Quadratic function: \(f(x)\) = \(ax^2 + bx + c\)

Where, \(a\), \(b\), and \(c\) are constants and \(a\) ≠ 0

This form of function \(f(x)\) is known as a quadratic function. On the coordinate plane, if a quadratic equation is drawn then the result is a parabola. This can be either open upward or downward U-shaped curve.


shape Methods

Estimation of functions:

Function estimation means calculating \(f(x)\) at some particular value \(x\).

Eg: \(f(x)\) = \(x^2\) – 1. Then find \(f(2)\)?

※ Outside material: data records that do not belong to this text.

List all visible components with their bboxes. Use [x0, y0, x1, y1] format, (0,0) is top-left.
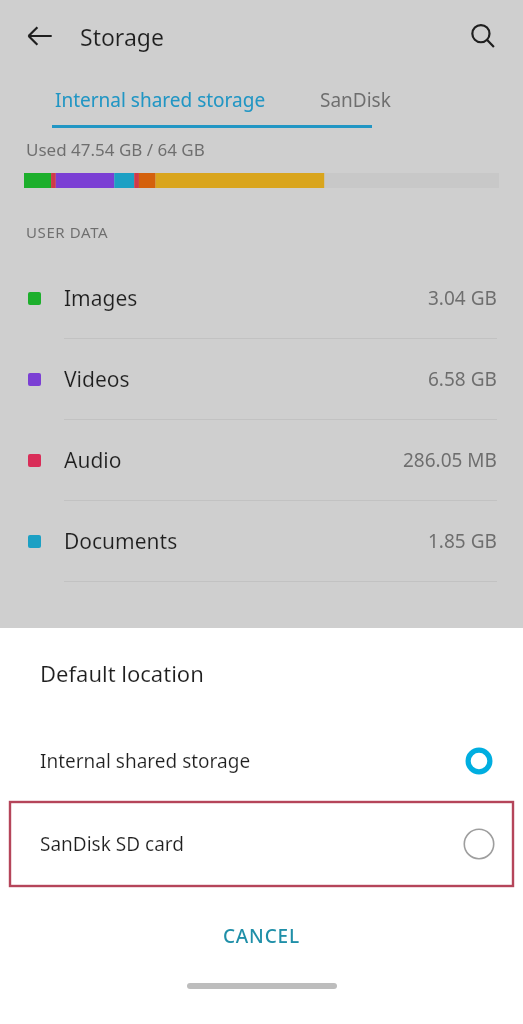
button[interactable]: Documents — [0, 501, 523, 581]
button[interactable]: Videos — [0, 339, 523, 419]
staticText: SanDisk — [320, 87, 391, 113]
staticText: SanDisk SD card — [40, 831, 184, 857]
staticText: 6.58 GB — [428, 366, 497, 392]
button[interactable]: SanDisk SD card — [10, 802, 513, 886]
staticText: 286.05 MB — [403, 447, 497, 473]
button[interactable]: Internal shared storage — [0, 730, 523, 792]
button[interactable]: SanDisk — [320, 72, 523, 128]
button[interactable]: CANCEL — [0, 908, 523, 964]
staticText: Used 47.54 GB / 64 GB — [26, 138, 205, 161]
staticText: Videos — [64, 365, 130, 394]
button[interactable]: Internal shared storage — [0, 72, 320, 128]
button[interactable]: Back — [16, 12, 64, 60]
staticText: CANCEL — [223, 923, 300, 949]
staticText: 1.85 GB — [428, 528, 497, 554]
button[interactable]: Audio — [0, 420, 523, 500]
staticText: Audio — [64, 446, 122, 475]
staticText: 3.04 GB — [428, 285, 497, 311]
button[interactable]: Search — [459, 12, 507, 60]
staticText: Storage — [80, 21, 164, 52]
staticText: Internal shared storage — [55, 87, 266, 113]
staticText: USER DATA — [26, 222, 109, 242]
staticText: Internal shared storage — [40, 748, 251, 774]
button[interactable]: Images — [0, 258, 523, 338]
staticText: Images — [64, 284, 138, 313]
staticText: Documents — [64, 527, 178, 556]
staticText: Default location — [40, 658, 204, 688]
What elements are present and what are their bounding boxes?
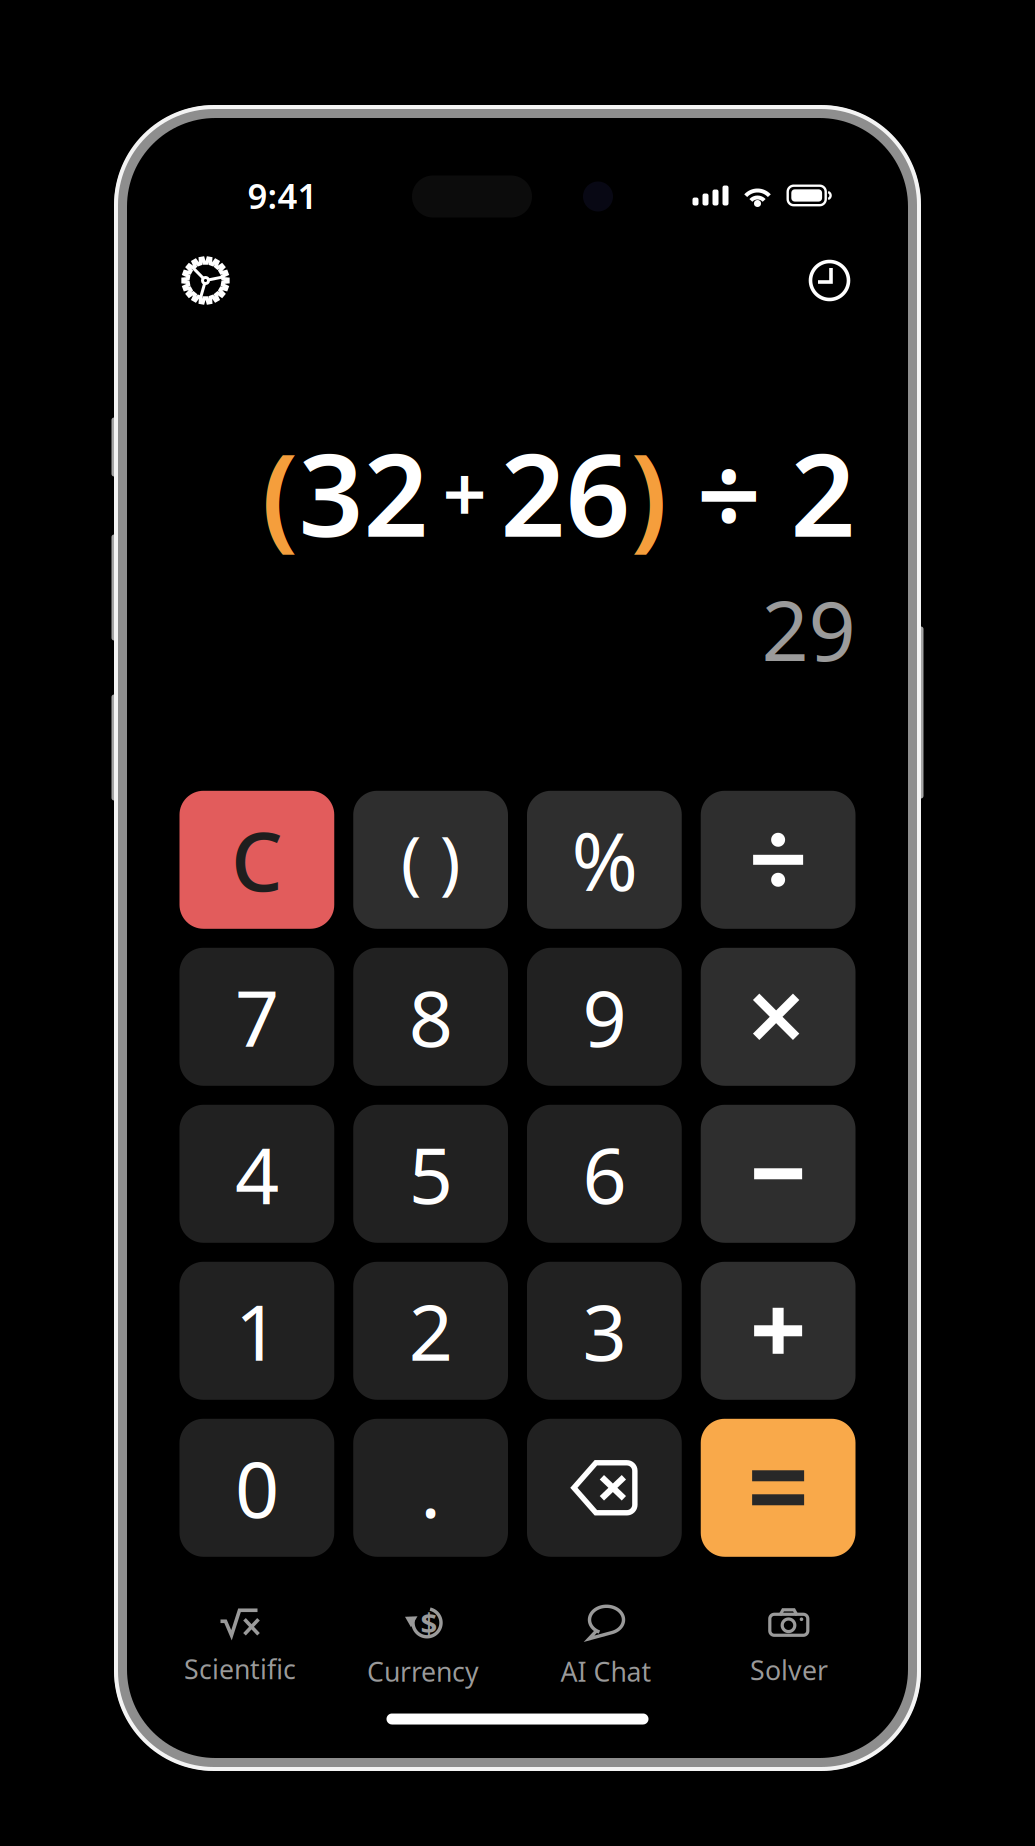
staticText: 6	[582, 1122, 626, 1225]
button[interactable]: 2	[353, 1262, 508, 1400]
button[interactable]: Multiply	[701, 948, 856, 1086]
staticText: Currency	[367, 1654, 479, 1689]
staticText: 2	[409, 1279, 453, 1382]
button[interactable]: History	[808, 260, 850, 302]
staticText: 8	[409, 965, 453, 1068]
staticText: ( )	[401, 814, 461, 906]
button[interactable]: 4	[180, 1105, 334, 1243]
staticText: 9	[582, 965, 626, 1068]
button[interactable]: Plus	[701, 1262, 856, 1400]
staticText: C	[231, 806, 283, 914]
button[interactable]: AI Chat	[514, 1606, 698, 1689]
button[interactable]: Scientific	[148, 1608, 332, 1687]
button[interactable]: Divide	[701, 791, 856, 929]
button[interactable]: 3	[527, 1262, 682, 1400]
button[interactable]: 0	[180, 1419, 334, 1557]
staticText: AI Chat	[560, 1654, 652, 1689]
staticText: Scientific	[184, 1651, 296, 1687]
button[interactable]: Equals	[701, 1419, 856, 1557]
staticText: 7	[235, 965, 279, 1068]
staticText: 26	[500, 418, 630, 568]
button[interactable]: 8	[353, 948, 508, 1086]
staticText: 1	[235, 1279, 279, 1382]
staticText: 0	[235, 1436, 279, 1539]
button[interactable]: 9	[527, 948, 682, 1086]
button[interactable]: Minus	[701, 1105, 856, 1243]
staticText: $	[420, 1603, 438, 1642]
staticText: 9:41	[248, 172, 318, 218]
button[interactable]: ( )	[353, 791, 508, 929]
button[interactable]: Settings	[182, 258, 228, 304]
button[interactable]: %	[527, 791, 682, 929]
button[interactable]: Backspace	[527, 1419, 682, 1557]
button[interactable]: 5	[353, 1105, 508, 1243]
staticText: %	[571, 807, 637, 913]
staticText: 29	[762, 574, 856, 684]
button[interactable]: .	[353, 1419, 508, 1557]
staticText: 32	[298, 418, 428, 568]
button[interactable]: 6	[527, 1105, 682, 1243]
staticText: (	[262, 418, 298, 568]
button[interactable]: Solver	[698, 1607, 880, 1688]
staticText: .	[420, 1436, 441, 1539]
button[interactable]: 7	[180, 948, 334, 1086]
staticText: )	[630, 418, 668, 568]
button[interactable]: C	[180, 791, 334, 929]
staticText: Solver	[750, 1652, 828, 1688]
staticText: 3	[582, 1279, 626, 1382]
button[interactable]: $	[332, 1606, 514, 1689]
staticText: ÷ 2	[668, 418, 856, 568]
button[interactable]: 1	[180, 1262, 334, 1400]
staticText: 5	[409, 1122, 453, 1225]
staticText: 4	[235, 1122, 279, 1225]
staticText: +	[442, 441, 486, 544]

Substitute \(x\) = 2, then

\(f(2)\) = \(2^2\) – 1

\(f(2)\) = 3


Operations on functions:

Functions can be added, subtracted, multiplied and divided like any other quantity. Some of the below listed key rules will make these operations simpler.


Rules:

For any two functions of \(f(x)\) and \(g(x)\)

Addition: \((f + g)(x)\) = \(f(x)\) + \(g(x)\)

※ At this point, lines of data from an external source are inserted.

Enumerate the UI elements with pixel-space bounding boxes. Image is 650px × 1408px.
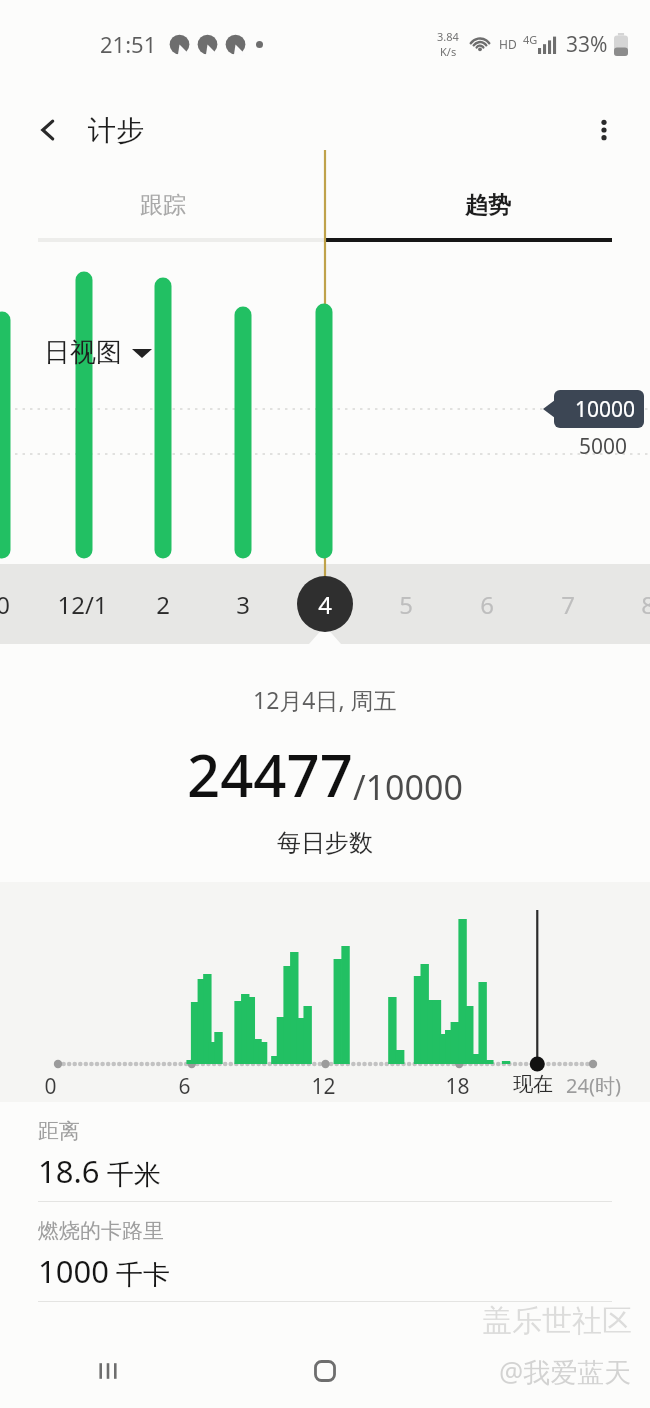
staticText: 18.6 <box>38 1150 100 1192</box>
button[interactable]: 2 <box>135 576 191 632</box>
staticText: 每日步数 <box>277 828 373 858</box>
staticText: 1000 <box>38 1250 109 1292</box>
staticText: 0 <box>0 588 10 621</box>
staticText: 燃烧的卡路里 <box>38 1218 164 1244</box>
staticText: 盖乐世社区 <box>482 1302 632 1340</box>
button[interactable]: 跟踪 <box>0 172 325 238</box>
staticText: 趋势 <box>465 191 511 220</box>
staticText: 12 <box>311 1072 336 1101</box>
staticText: 8 <box>641 588 650 621</box>
staticText: 24477 <box>187 735 353 814</box>
staticText: 33% <box>566 30 608 59</box>
staticText: 3.84 <box>437 29 459 44</box>
staticText: 6 <box>178 1072 191 1101</box>
staticText: 计步 <box>88 113 144 148</box>
button[interactable]: 燃烧的卡路里 <box>0 1202 650 1302</box>
staticText: 12月4日, 周五 <box>253 684 397 715</box>
button[interactable]: Back <box>26 108 70 152</box>
button[interactable]: 5 <box>378 576 434 632</box>
staticText: 跟踪 <box>140 191 186 220</box>
staticText: 7 <box>561 588 575 621</box>
staticText: 12/1 <box>57 588 108 621</box>
button[interactable]: 8 <box>620 576 650 632</box>
staticText: K/s <box>440 44 457 59</box>
button[interactable]: 12/1 <box>54 576 110 632</box>
staticText: HD <box>499 36 517 52</box>
staticText: 4 <box>318 588 332 621</box>
staticText: 现在 <box>513 1072 553 1097</box>
button[interactable]: Back <box>433 1334 650 1408</box>
staticText: 5000 <box>579 432 628 461</box>
button[interactable]: 0 <box>0 576 31 632</box>
staticText: 2 <box>156 588 170 621</box>
button[interactable]: 趋势 <box>325 172 650 238</box>
staticText: 日视图 <box>44 336 122 369</box>
staticText: 10000 <box>575 395 636 424</box>
staticText: 4G <box>523 32 538 47</box>
staticText: 千卡 <box>109 1255 171 1292</box>
button[interactable]: 7 <box>540 576 596 632</box>
staticText: 24(时) <box>566 1072 621 1099</box>
staticText: 18 <box>445 1072 470 1101</box>
staticText: /10000 <box>353 764 463 810</box>
button[interactable]: 6 <box>459 576 515 632</box>
staticText: @我爱蓝天 <box>499 1353 632 1390</box>
staticText: 距离 <box>38 1118 80 1144</box>
button[interactable]: 3 <box>215 576 271 632</box>
staticText: 3 <box>236 588 250 621</box>
button[interactable]: More options <box>580 106 628 154</box>
staticText: 6 <box>480 588 494 621</box>
button[interactable]: 4 <box>297 576 353 632</box>
staticText: 千米 <box>100 1155 162 1192</box>
button[interactable]: Home <box>216 1334 433 1408</box>
button[interactable]: Recents <box>0 1334 216 1408</box>
staticText: 0 <box>44 1072 57 1101</box>
staticText: 21:51 <box>100 29 157 59</box>
button[interactable]: 距离 <box>0 1102 650 1202</box>
staticText: 5 <box>399 588 413 621</box>
button[interactable]: 日视图 <box>44 336 152 369</box>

Subtraction: \((f – g)(x)\) = \(f(x)\) – \(g(x)\)

Multiplication: \((f * g)(x)\) = \(f(x)\) * \(g(x)\)

Division: \(\frac{f}{g}(x)\) = \(\frac{f(x)}{g(x)}\); \(g(x)\) ≠ 0


Compound function:

A function that performs on another function is known as a compound function.

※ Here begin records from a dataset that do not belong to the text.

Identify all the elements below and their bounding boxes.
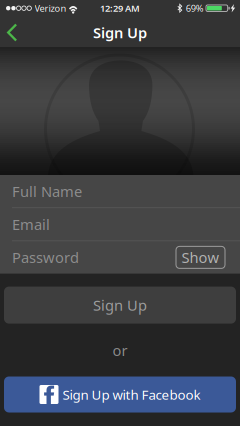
button[interactable]: Sign Up xyxy=(4,287,236,324)
staticText: Verizon xyxy=(35,2,67,14)
staticText: Full Name xyxy=(12,182,82,201)
staticText: Show xyxy=(182,248,220,267)
staticText: 69% xyxy=(186,2,204,14)
button[interactable]: Sign Up with Facebook xyxy=(4,376,236,412)
staticText: Sign Up xyxy=(93,23,147,42)
staticText: Sign Up xyxy=(93,295,147,315)
staticText: Email xyxy=(12,215,50,234)
staticText: Sign Up with Facebook xyxy=(62,386,200,403)
button[interactable]: Show xyxy=(176,246,225,268)
staticText: 12:29 AM xyxy=(100,2,140,14)
staticText: Password xyxy=(12,248,79,267)
staticText: or xyxy=(112,341,128,360)
button[interactable]: Back xyxy=(0,20,28,47)
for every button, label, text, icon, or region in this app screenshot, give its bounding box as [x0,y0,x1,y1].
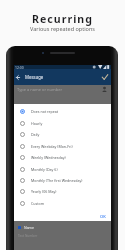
button[interactable]: Every Weekday (Mon-Fri) [14,141,111,152]
staticText: Daily [31,132,40,137]
button[interactable]: Monthly (Day 6) [14,164,111,175]
button[interactable]: Contacts [101,86,108,93]
staticText: Various repeated options [30,25,95,32]
staticText: Text Number [18,234,38,238]
staticText: 12:00 [15,65,24,69]
staticText: Weekly (Wednesday) [31,155,66,160]
staticText: Every Weekday (Mon-Fri) [31,144,73,149]
button[interactable]: Name [14,221,111,234]
button[interactable]: Hourly [14,118,111,129]
staticText: Yearly (06 May) [31,189,57,194]
button[interactable]: OK [99,213,107,220]
staticText: Custom [31,201,45,206]
button[interactable]: Yearly (06 May) [14,186,111,197]
button[interactable]: Weekly (Wednesday) [14,152,111,163]
staticText: Monthly (Day 6) [31,167,58,172]
button[interactable]: Back [14,74,21,81]
staticText: Message [25,74,44,80]
button[interactable]: Does not repeat [14,106,111,117]
staticText: Hourly [31,121,43,126]
button[interactable]: Done [101,73,109,81]
button[interactable]: Monthly (The first Wednesday) [14,175,111,186]
staticText: Monthly (The first Wednesday) [31,178,83,183]
staticText: Name [24,225,34,230]
button[interactable]: Daily [14,129,111,140]
staticText: OK [100,214,106,219]
button[interactable]: Custom [14,198,111,209]
staticText: Type a name or number [17,87,63,92]
staticText: Recurring [32,12,93,26]
staticText: Does not repeat [31,109,59,114]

It is represented as “\(f(g(x))\)“.

First evaluate internal function \(g(x)\) then outer function \(f(x)\). It’s double substitution.


Domain and range:

Domain of functions: The set of inputs(\(x\) values) for which the function is defined is defined as a domain of a function.


How to find domain of a function:

First look for any restrictions on the domain, to calculate the domain of the function. There are two main restrictions for function domain. They are:

  • Division by zero: It is impossible mathematically.
    Eg: \(f(x)\) = \(\frac{1}{x – 2}\) is undefined at \(x\) = 2, since when \(x\) = 2, the function \(f(x)\) = \(\frac{1}{0}\).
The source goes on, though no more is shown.